Coffee, Tea, Sugar, and Creamer
Some homes may keep this area simple with one or two labeled bins, one for coffee and filters and another for sugar, cocoa, and creamer. Households where tea is popular might have additional bins for black teas, greens teas, and herbal teas.
Every house seems to have a clutter drawer and a messy cabinet where the containers for leftovers are kept. Organize these by type, using one or two bins to house the lids and containers that batch them and another bin for items such as baby bottles and nipples, sippy-cups and lids, and miscellaneous small items. Don’t forget the medicine and supplement cabinet. Keep it spiffy with a few bins and perhaps divide the medicines and supplements by type or user.

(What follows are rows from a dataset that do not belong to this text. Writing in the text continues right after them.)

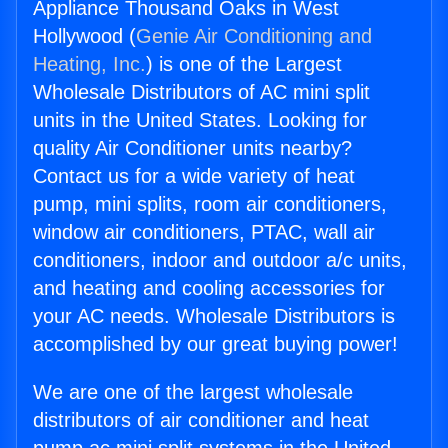
Appliance Thousand Oaks in West
Hollywood (
Genie Air Conditioning and
Heating, Inc.
) is one of the Largest
Wholesale Distributors of AC mini split
units in the United States. Looking for
quality Air Conditioner units nearby?
Contact us for a wide variety of heat
pump, mini splits, room air conditioners,
window air conditioners, PTAC, wall air
conditioners, indoor and outdoor a/c units,
and heating and cooling accessories for
your AC needs. Wholesale Distributors is
accomplished by our great buying power!
We are one of the largest wholesale
distributors of air conditioner and heat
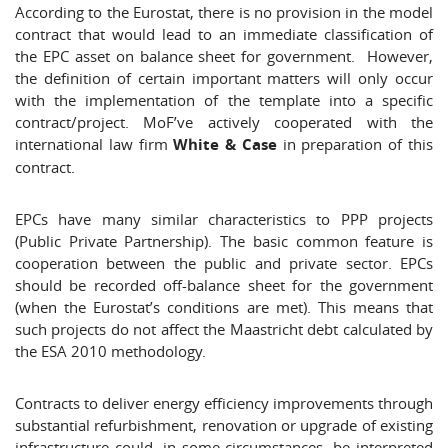
According to the Eurostat, there is no provision in the model
contract that would lead to an immediate classification of
the EPC asset on balance sheet for government. However,
the definition of certain important matters will only occur
with the implementation of the template into a specific
contract/project. MoF’ve actively cooperated with the
international law firm
White & Case
in preparation of this
contract.
EPCs have many similar characteristics to PPP projects
(Public Private Partnership). The basic common feature is
cooperation between the public and private sector. EPCs
should be recorded off-balance sheet for the government
(when the Eurostat’s conditions are met). This means that
such projects do not affect the Maastricht debt calculated by
the ESA 2010 methodology.
Contracts to deliver energy efficiency improvements through
substantial refurbishment, renovation or upgrade of existing
infrastructure could, in some circumstances, be interpreted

Reusing clear plastic salad containers started back in college for me. The problem was a messy spice cabinet, a disorganized freezer, and a messy desk. I needed something simple, clear, and cheap. I needed it fast. Every week I purchased one carton of salad and soon realized I was onto something. These clear containers were wasted after one single use. So, I began rinsing them out. As soon as one was empty, clean, and dry I went to work organizing a section of the freezer or spice cabinet. Within a few months, the freezer and many cabinets were organized. The bins were clear, allowing me to easily spot items contained within. So simple and so effective!